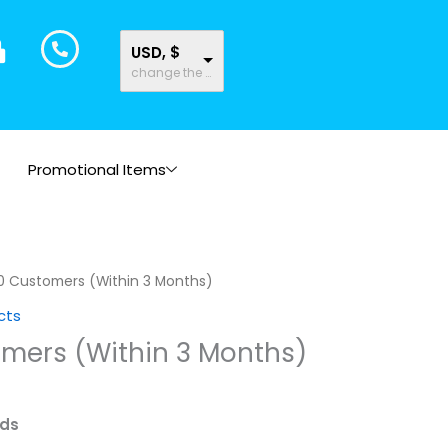
USD, $
change the rate and this description to the right values
Promotional Items
0 Customers (Within 3 Months)
cts
omers (Within 3 Months)
ads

• _WHAT IS BEING ASKED_:
Look through the listing, and copy each line that contains the word "Within".

• _SOLVED EXERCISE_:
0 Customers (Within 3 Months)
omers (Within 3 Months)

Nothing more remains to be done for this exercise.